Many people give up on their resolutions simply because their goals are ambitious, they’re almost unattainable. That’s why Jen A. Miller advises in her article “How to Make (and Keep) a New Year’s Resolution” for The New York Times that you need to make resolutions that are SMART:
- Specific: Make sure your goals aren’t too vague. For example, instead of stating, “We want to increase revenue significantly this year,” you could state, “We want to increase revenue by 15 percent in Q1.”
- Measurable: Whether you want to increase something or change the way you do things, you need to be able to measure your progress. For instance, if you want your team to be more environmentally friendly, you can state something like, “We’ll immediately start bringing travel mugs to work instead of using disposable cups, and we’ll eliminate printed documents by the end of Q2.”
- Achievable: Make sure your goals are attainable. If necessary, break them down into smaller steps. So instead of deciding to replace your entire legacy computer system within six months, opt to replace the various programs by new apps at a pace of one each month.
- Relevant: Are your resolutions truly relevant to the purpose of your team?
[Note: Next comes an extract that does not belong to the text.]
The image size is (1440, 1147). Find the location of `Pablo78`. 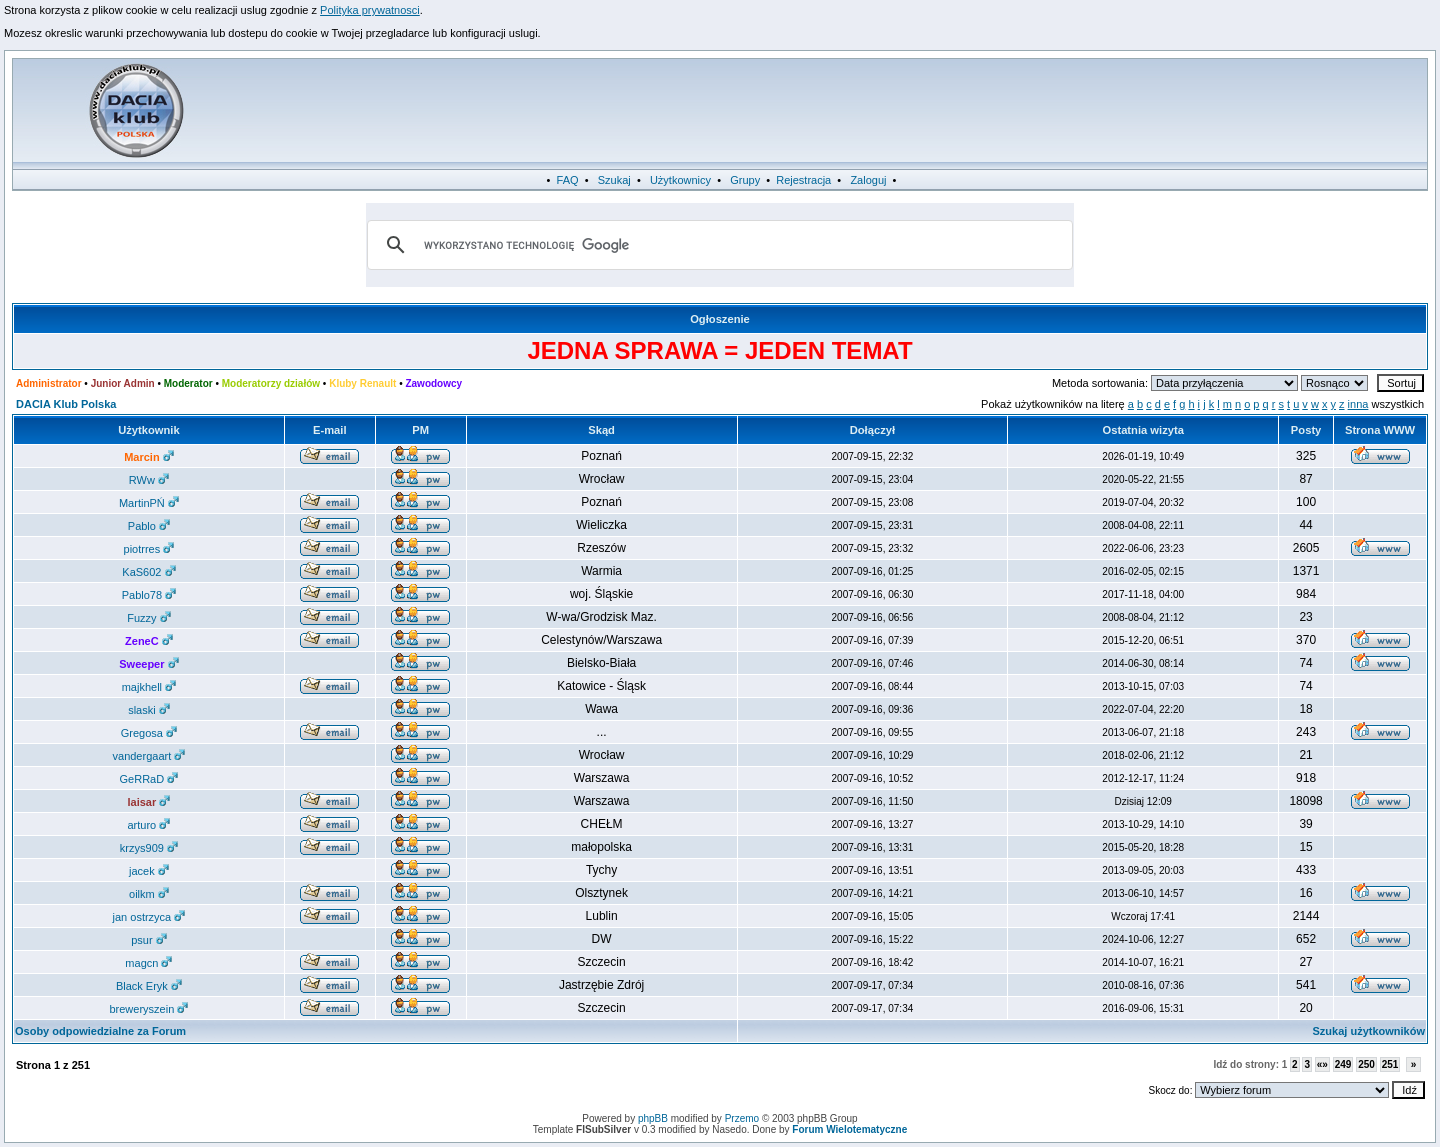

Make sure they support your company’s mission and your team’s immediate goals — that way, you’re more likely to get all of your team members on board.
- Time-bound: Remember to allocate sufficient time to achieve your goals. Keep in mind that new habits aren’t learned overnight, and many objectives take longer than you’d initially think to achieve.
So take some time to review your resolutions to see if they’re SMART — and if not, adapt them accordingly.
It’s often easier to keep your resolutions when you have people supporting you and keeping you accountable. So share your resolutions with your team, and schedule meetings at the end of each month to see how you’re progressing. (Just keep in mind that since this year is a leap year, February has one day more than usual!)
Finally, don’t let small missteps or failures discourage you. Instead, hold a team meeting to determine what went wrong and why — and then outline a plan to get back on track.